Stored data entries

= Beginning of Section =

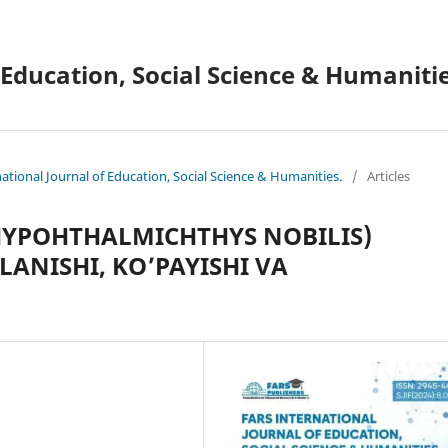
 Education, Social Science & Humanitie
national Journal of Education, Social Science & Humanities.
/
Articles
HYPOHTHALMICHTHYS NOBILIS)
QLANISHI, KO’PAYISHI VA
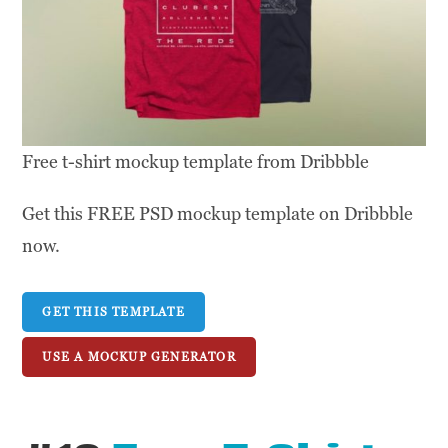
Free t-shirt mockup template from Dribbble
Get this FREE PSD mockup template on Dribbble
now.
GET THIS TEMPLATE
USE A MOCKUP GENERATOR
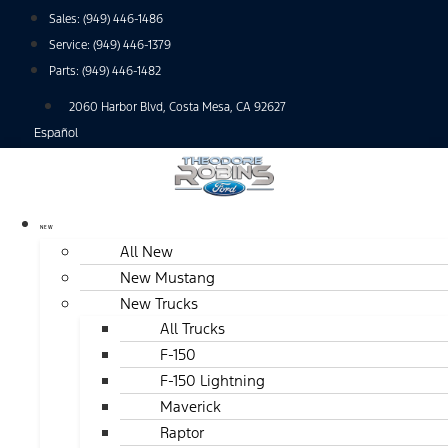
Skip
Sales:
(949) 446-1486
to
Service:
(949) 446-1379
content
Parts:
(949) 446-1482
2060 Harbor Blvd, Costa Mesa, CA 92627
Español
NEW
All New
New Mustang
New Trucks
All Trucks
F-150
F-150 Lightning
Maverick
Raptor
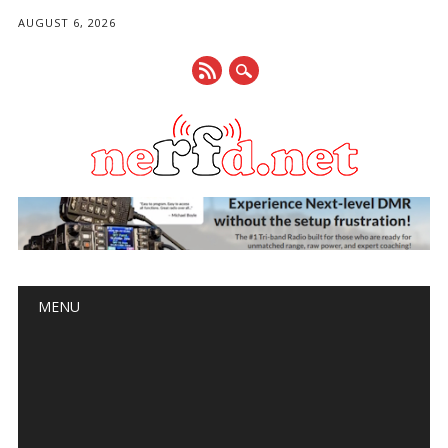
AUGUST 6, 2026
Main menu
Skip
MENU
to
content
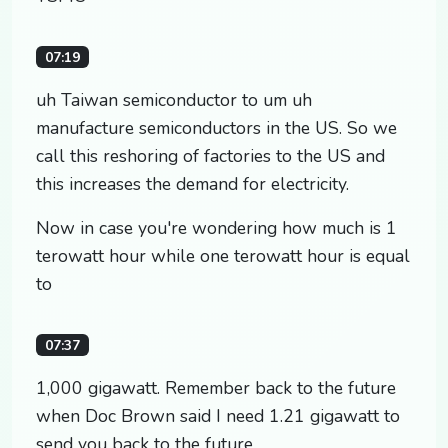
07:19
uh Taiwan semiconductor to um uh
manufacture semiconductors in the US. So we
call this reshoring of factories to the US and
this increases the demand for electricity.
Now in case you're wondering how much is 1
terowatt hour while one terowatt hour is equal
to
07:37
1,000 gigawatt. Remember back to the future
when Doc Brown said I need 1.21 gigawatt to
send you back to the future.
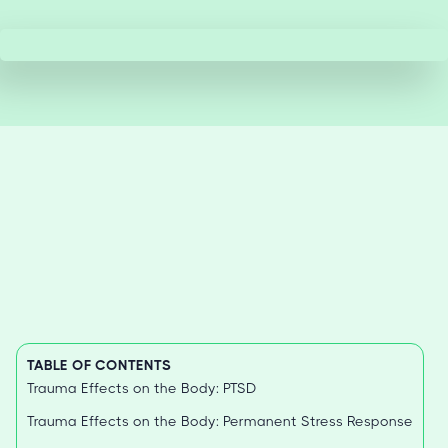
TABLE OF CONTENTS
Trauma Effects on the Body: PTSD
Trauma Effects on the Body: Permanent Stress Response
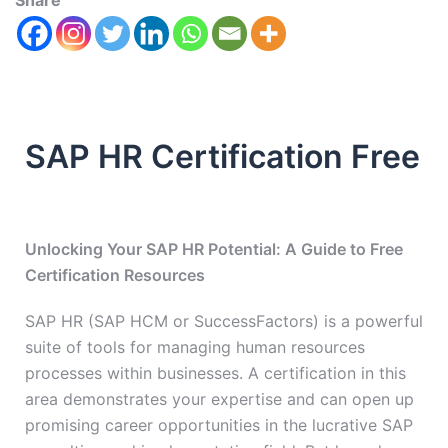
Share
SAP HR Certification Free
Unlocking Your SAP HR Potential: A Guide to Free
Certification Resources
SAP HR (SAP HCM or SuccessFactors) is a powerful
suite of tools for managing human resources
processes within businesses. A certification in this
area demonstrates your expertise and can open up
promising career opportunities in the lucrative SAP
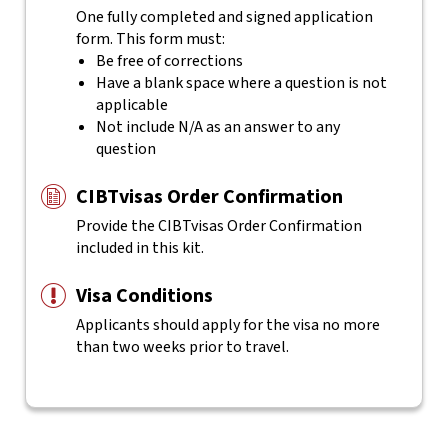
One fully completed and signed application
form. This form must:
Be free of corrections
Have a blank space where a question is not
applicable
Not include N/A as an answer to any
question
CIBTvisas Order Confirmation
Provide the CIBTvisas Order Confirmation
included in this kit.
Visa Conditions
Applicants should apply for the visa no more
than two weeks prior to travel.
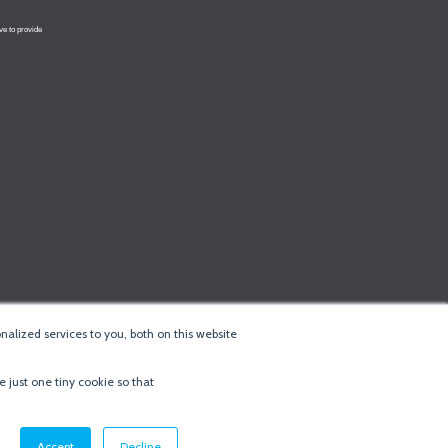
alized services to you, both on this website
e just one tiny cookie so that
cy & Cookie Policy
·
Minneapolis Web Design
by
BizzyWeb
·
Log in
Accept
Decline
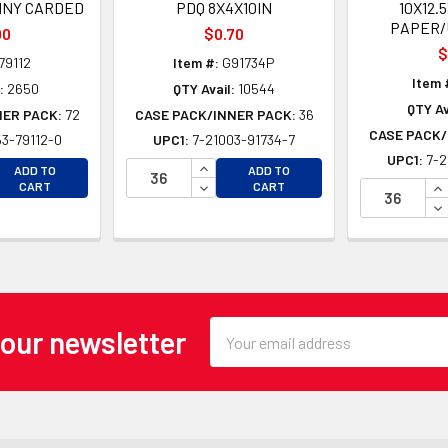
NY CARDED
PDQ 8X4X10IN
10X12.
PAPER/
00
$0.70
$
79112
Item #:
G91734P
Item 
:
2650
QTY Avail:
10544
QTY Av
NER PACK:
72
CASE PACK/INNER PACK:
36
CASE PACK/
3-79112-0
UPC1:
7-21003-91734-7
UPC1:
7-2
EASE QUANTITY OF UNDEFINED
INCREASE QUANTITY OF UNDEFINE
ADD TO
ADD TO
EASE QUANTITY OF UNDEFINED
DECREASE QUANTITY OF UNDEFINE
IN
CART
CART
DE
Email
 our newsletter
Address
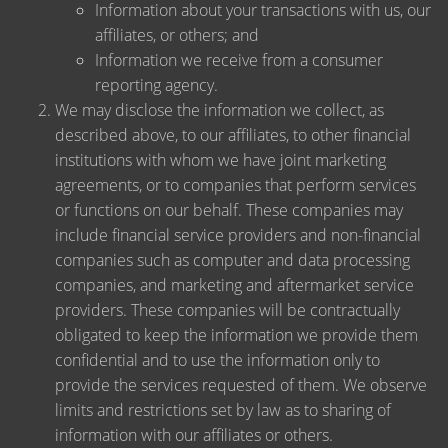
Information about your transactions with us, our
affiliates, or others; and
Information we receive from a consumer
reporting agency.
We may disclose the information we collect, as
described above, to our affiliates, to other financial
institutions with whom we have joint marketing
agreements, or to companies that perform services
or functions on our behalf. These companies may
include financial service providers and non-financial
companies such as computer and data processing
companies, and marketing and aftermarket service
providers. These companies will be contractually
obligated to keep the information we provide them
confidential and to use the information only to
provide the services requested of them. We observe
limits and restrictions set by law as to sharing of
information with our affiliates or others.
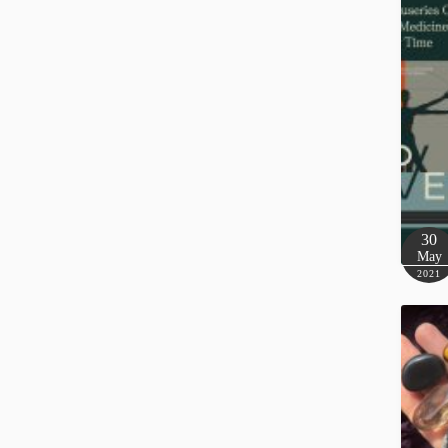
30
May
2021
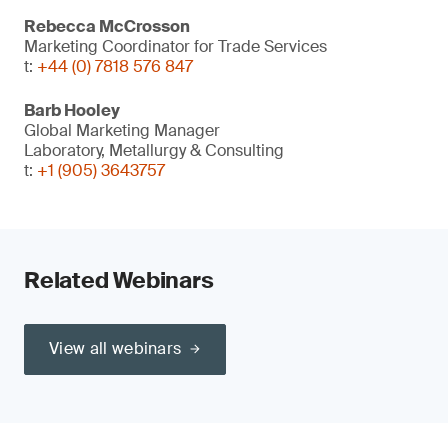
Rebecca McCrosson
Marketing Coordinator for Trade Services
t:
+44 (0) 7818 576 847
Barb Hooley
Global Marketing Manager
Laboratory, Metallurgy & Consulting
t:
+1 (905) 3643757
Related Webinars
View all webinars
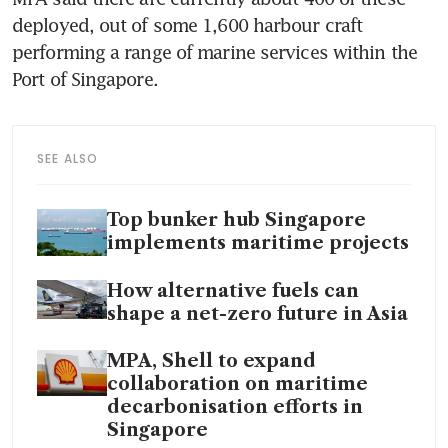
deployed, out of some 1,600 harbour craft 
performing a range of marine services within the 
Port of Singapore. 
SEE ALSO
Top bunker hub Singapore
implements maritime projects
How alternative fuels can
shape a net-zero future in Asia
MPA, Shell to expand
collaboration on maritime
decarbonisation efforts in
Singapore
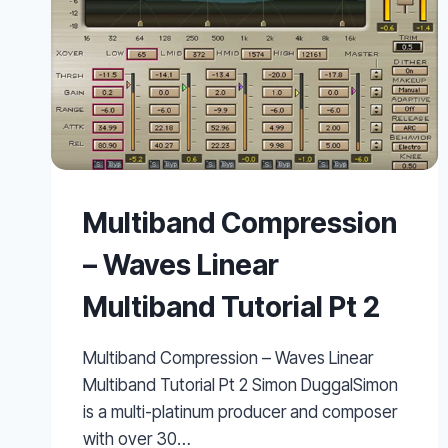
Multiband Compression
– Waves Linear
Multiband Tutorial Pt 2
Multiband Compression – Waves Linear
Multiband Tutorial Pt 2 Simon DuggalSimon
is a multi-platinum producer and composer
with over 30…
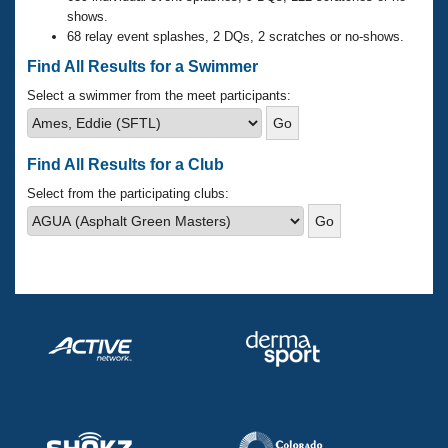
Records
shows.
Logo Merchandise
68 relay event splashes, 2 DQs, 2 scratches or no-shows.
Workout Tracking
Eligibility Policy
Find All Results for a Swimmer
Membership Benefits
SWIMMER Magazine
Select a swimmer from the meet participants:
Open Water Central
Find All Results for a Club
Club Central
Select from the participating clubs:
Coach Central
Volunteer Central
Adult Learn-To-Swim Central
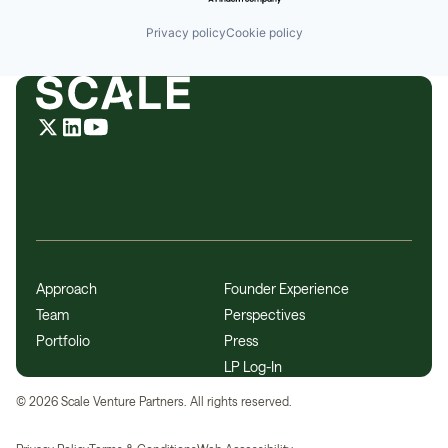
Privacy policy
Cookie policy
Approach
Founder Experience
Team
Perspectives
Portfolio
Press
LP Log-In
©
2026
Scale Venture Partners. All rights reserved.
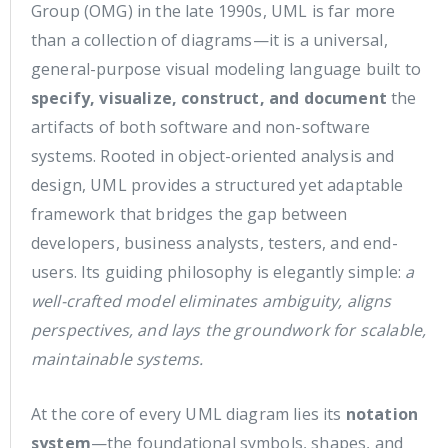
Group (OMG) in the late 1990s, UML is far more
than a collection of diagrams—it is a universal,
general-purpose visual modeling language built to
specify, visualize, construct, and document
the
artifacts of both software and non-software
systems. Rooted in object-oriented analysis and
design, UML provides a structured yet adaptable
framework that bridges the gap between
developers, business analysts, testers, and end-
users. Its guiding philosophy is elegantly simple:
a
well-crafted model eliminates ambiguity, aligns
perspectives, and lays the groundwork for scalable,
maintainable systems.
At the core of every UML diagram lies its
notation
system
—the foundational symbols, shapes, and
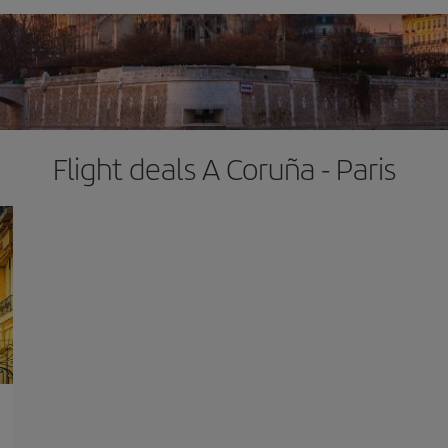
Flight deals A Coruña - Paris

= End of Section =

#### [INSTRUCTIONS TO FOLLOW]
From the data above, copy each line where the string "than" appears.

#### [ANSWER TO THIS TASK]
than two weeks prior to travel.
than a collection of diagrams—it is a universal,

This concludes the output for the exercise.